In this section you will learn how to use a balanced chemical reaction to determine molar relationships between the substances.

In Chapter 5, you learned to balance chemical equations by comparing the numbers of each type of atom in the reactants and products. The coefficients in front of the chemical formulas represent the numbers of molecules or formula units (depending on the type of substance). Here, we will extend the meaning of the coefficients in a chemical equation.

Consider the simple chemical equation

2H₂ + O₂ → 2H₂O

The convention for writing balanced chemical equations is to use the lowest whole-number ratio for the coefficients. However, the equation is balanced as long as the coefficients are in a 2:1:2 ratio.
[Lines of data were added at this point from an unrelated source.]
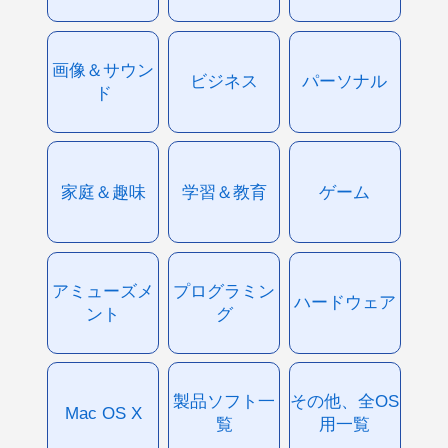
画像＆サウン
ビジネス
パーソナル
ド
家庭＆趣味
学習＆教育
ゲーム
アミューズメ
プログラミン
ハードウェア
ント
グ
製品ソフト一
その他、全OS
Mac OS X
覧
用一覧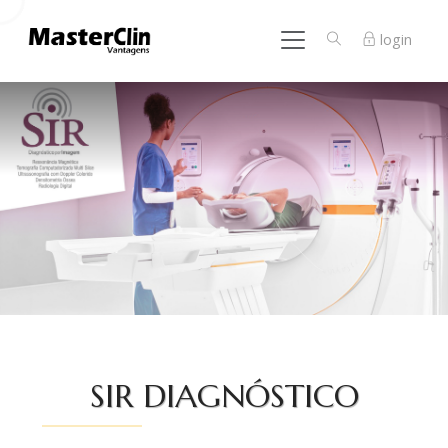
login
SIR DIAGNÓSTICO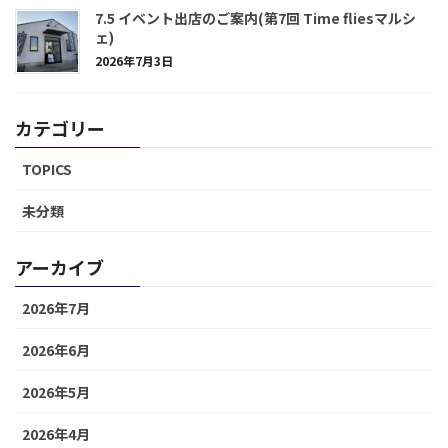
7.5 イベント出店のご案内(第7回 Time fliesマルシ
ェ)
2026年7月3日
カテゴリー
TOPICS
未分類
アーカイブ
2026年7月
2026年6月
2026年5月
2026年4月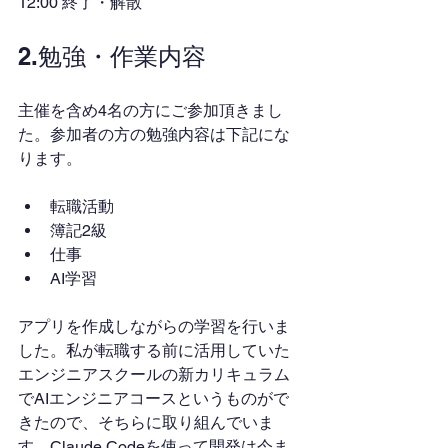
12:00 終了・解散
2.勉強・作業内容
主催を含め4名の方にご参加頂きまし
た。参加者の方の勉強内容は下記にな
ります。
転職活動
簿記2級
仕事
AI学習
アプリを作成しながらの学習を行いま
した。私が転職する前に活用していた
エンジニアスクールの新カリキュラム
でAIエンジニアコースというものがで
きたので、そちらに取り組んでいま
す。Claude Codeを使って開発は今ま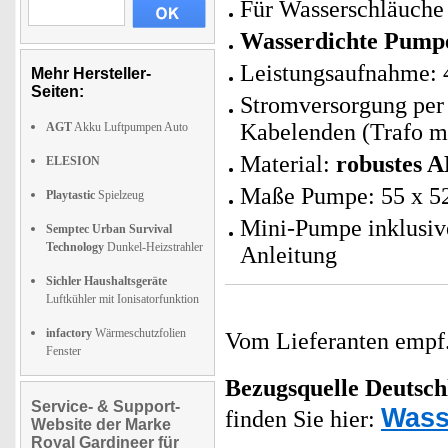
Für Wasserschläuche 
Wasserdichte Pump
Leistungsaufnahme: 
Mehr Hersteller-
Seiten:
Stromversorgung per 
Kabelenden (Trafo mi
AGT
Akku Luftpumpen Auto
Material:
robustes A
ELESION
Maße Pumpe: 55 x 52
Playtastic
Spielzeug
Mini-Pumpe inklusiv
Semptec Urban Survival
Technology
Dunkel-Heizstrahler
Anleitung
Sichler Haushaltsgeräte
Luftkühler mit Ionisatorfunktion
infactory
Wärmeschutzfolien
Vom Lieferanten emp
Fenster
Bezugsquelle
Deutsch
Service- & Support-
Wass
finden Sie hier:
Website der Marke
Royal Gardineer für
For example, this equation is also balanced if we write it as

4H₂ + 2O₂ → 4H₂O

The ratio of the coefficients is 4:2:4, which reduces to 2:1:2. The equation is also balanced if we were to write it as

22H₂ + 11O₂ → 22H₂O

because 22:11:22 also reduces to 2:1:2.

Suppose we want to use larger numbers. Consider the following coefficients:

12.044 × 10²³ H₂ + 6.022 × 10²³ O₂ → 12.044 × 10²³ H₂O

These coefficients also have the ratio 2:1:2 (check it and see), so this equation is balanced. But 6.022 × 10²³ is 1 mol, while 12.044 × 10²³ is 2 mol (and the number is written that way to make this more obvious), so we can simplify this version of the equation by writing it as

2 mol H₂ + 1 mol O₂ → 2 mol H₂O

We can leave out the word mol and not write the 1 coefficient (as is our habit), so the final form of the equation, still balanced, is

2H₂ + O₂ → 2H₂O

Now we interpret the coefficients as referring to molar amounts, not individual molecules. The lesson? Balanced chemical equations are balanced not only at the molecular level but also in terms of molar amounts of reactants and products. Thus, we can read this reaction as “two moles of hydrogen react with one mole of oxygen to produce two moles of water.”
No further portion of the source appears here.